● INFORMATION SUPPLIED:
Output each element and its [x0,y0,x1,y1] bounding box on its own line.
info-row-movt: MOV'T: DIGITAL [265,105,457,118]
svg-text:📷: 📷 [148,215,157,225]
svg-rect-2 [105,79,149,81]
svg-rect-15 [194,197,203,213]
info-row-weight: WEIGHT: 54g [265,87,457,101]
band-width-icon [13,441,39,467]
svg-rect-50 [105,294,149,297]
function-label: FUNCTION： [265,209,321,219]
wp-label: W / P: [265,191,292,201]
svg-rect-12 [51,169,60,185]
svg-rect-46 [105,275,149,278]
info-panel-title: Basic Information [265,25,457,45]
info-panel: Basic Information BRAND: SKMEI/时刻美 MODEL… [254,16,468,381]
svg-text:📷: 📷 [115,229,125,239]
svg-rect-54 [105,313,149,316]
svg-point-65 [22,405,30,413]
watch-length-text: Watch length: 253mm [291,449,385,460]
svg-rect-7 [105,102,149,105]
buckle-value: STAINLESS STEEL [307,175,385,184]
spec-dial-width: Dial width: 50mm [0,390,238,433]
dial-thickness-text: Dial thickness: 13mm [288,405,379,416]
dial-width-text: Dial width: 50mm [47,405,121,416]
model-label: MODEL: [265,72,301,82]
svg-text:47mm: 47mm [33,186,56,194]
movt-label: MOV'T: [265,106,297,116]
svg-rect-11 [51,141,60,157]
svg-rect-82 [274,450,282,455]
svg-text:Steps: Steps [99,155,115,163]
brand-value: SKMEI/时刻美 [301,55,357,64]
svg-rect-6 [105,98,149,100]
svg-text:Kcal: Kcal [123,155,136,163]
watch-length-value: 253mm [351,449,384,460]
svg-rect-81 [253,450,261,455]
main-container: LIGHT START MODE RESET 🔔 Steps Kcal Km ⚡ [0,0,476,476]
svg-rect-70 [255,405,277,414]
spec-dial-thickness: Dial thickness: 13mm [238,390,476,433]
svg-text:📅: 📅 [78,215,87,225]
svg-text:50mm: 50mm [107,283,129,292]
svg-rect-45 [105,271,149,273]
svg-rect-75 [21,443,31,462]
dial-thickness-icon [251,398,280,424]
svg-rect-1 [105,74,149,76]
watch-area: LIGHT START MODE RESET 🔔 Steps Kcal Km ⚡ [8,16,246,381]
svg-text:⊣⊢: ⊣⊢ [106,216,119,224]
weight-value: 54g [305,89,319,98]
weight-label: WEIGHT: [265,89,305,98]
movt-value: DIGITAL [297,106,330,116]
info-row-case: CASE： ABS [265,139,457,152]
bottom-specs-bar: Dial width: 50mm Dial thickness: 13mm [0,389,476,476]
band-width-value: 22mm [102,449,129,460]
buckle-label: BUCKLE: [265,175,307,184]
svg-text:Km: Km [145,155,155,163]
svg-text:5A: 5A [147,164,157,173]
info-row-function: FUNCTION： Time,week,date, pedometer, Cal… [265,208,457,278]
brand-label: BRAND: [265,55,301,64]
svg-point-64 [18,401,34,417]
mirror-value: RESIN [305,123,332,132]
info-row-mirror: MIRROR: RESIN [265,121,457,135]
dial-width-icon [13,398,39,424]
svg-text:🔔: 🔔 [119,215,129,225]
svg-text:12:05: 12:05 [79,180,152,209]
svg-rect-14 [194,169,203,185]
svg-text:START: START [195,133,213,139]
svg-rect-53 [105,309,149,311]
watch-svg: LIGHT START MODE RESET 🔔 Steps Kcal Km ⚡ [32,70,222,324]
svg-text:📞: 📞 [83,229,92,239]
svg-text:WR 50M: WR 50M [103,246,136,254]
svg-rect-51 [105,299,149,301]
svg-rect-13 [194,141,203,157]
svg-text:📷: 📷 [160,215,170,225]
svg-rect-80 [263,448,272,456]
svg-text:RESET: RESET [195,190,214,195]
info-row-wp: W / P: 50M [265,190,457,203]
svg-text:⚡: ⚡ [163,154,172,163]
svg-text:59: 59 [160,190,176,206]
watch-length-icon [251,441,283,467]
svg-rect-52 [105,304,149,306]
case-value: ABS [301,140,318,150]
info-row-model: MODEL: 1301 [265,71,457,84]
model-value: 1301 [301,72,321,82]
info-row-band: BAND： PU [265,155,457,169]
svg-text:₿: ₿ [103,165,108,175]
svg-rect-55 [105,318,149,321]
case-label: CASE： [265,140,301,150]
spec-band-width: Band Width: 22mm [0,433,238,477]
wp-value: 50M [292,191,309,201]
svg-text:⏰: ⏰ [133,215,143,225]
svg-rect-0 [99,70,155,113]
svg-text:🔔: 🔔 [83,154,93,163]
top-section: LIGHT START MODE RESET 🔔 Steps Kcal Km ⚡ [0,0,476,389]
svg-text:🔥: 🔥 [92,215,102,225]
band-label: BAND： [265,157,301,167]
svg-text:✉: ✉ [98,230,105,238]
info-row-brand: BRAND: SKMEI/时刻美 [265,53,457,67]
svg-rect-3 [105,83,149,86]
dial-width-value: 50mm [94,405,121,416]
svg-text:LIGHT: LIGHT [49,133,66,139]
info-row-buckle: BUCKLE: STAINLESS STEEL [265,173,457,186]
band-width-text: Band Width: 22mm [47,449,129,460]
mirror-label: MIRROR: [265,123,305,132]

...

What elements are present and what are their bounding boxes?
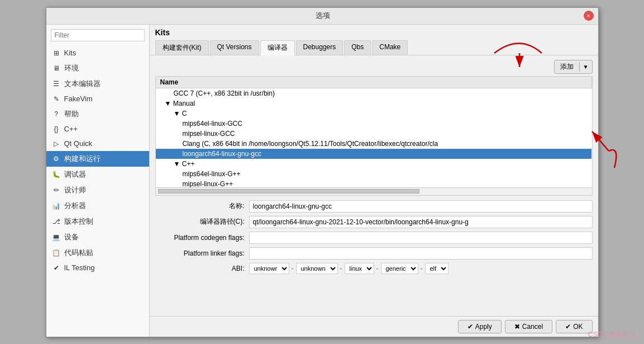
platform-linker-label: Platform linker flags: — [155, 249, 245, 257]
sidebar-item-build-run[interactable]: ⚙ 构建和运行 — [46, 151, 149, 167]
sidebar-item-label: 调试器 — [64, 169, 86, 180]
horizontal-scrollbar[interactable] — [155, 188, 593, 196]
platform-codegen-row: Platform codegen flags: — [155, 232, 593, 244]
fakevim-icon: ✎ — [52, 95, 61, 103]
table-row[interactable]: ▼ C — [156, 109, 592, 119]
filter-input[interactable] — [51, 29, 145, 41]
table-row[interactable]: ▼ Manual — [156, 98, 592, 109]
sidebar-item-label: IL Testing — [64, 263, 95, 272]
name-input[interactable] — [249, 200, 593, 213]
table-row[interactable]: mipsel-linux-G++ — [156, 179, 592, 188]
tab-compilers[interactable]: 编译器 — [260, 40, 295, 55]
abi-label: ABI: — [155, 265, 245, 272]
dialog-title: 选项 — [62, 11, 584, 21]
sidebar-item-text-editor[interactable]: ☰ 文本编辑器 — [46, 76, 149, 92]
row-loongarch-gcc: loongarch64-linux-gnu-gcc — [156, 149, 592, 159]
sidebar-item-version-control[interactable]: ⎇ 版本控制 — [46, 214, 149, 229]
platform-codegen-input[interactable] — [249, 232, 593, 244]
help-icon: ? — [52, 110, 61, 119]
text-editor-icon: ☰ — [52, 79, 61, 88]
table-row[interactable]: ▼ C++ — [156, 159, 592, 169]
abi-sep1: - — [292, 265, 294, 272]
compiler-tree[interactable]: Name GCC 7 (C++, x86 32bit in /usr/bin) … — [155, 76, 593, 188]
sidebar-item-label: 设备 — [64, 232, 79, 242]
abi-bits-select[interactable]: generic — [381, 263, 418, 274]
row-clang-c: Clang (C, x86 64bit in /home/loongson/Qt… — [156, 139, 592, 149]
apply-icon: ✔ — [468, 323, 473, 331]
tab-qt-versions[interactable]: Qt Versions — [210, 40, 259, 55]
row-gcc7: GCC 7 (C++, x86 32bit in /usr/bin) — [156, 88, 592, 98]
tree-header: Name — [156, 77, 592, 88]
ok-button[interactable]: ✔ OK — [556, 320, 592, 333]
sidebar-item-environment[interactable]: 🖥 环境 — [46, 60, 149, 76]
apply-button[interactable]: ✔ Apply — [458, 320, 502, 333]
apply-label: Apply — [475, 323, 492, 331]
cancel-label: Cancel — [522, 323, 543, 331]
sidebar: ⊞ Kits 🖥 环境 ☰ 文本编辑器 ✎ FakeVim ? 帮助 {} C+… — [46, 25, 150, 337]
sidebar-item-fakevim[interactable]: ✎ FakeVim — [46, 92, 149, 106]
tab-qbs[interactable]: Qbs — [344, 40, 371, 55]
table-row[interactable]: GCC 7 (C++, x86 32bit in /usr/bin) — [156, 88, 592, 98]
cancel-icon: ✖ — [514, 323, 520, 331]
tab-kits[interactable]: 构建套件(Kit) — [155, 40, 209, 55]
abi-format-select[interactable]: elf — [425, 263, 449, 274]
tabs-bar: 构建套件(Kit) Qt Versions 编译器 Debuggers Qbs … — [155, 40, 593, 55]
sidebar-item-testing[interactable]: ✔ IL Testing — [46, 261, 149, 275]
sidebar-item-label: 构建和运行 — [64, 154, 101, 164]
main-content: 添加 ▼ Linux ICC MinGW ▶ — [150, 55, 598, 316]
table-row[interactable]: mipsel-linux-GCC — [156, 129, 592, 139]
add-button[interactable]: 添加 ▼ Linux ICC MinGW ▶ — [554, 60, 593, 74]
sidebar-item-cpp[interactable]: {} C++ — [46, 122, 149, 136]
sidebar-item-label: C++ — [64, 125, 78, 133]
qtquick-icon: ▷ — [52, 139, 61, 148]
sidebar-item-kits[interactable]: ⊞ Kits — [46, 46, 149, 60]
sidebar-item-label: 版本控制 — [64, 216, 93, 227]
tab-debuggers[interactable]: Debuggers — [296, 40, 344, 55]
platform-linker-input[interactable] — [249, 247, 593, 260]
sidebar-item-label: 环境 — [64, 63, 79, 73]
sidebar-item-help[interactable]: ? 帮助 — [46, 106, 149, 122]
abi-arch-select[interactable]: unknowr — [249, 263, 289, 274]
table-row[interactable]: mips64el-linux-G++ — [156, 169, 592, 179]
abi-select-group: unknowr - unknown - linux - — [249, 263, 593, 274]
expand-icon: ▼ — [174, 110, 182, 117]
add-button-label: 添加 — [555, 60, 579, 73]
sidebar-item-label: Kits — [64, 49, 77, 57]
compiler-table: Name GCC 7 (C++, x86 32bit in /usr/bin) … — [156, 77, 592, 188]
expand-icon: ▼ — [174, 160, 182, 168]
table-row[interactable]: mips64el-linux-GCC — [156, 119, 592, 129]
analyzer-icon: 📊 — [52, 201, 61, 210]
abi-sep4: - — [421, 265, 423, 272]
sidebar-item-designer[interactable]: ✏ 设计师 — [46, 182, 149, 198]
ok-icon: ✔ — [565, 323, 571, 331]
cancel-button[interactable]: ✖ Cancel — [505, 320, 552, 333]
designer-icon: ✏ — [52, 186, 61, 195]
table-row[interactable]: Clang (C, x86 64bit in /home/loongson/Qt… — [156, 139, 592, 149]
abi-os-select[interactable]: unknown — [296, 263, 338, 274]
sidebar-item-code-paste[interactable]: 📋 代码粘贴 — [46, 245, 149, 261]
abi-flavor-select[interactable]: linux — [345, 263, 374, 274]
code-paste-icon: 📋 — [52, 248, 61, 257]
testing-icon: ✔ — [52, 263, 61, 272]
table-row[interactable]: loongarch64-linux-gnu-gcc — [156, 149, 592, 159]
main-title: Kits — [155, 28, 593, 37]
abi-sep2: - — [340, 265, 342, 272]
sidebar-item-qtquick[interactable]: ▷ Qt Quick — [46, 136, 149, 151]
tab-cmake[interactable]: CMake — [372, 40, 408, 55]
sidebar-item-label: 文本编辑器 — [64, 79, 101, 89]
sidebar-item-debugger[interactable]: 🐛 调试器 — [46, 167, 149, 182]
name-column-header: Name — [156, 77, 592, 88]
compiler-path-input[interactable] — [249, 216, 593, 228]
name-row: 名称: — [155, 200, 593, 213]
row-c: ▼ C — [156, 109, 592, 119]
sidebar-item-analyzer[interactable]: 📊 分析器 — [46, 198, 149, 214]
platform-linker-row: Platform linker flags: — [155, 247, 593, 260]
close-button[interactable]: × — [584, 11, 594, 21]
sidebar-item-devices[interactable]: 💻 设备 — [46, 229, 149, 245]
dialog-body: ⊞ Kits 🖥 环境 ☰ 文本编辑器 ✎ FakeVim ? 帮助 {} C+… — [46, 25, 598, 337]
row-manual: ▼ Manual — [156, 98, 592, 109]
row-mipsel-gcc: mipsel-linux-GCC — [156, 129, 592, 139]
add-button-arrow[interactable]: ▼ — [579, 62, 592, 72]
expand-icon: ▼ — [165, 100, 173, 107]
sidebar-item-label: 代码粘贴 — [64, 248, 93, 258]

● WHAT IS REQUIRED: Find every line with "platform" in the listing and state how many there are, nothing else.

● PROBLEM SOLUTION: 5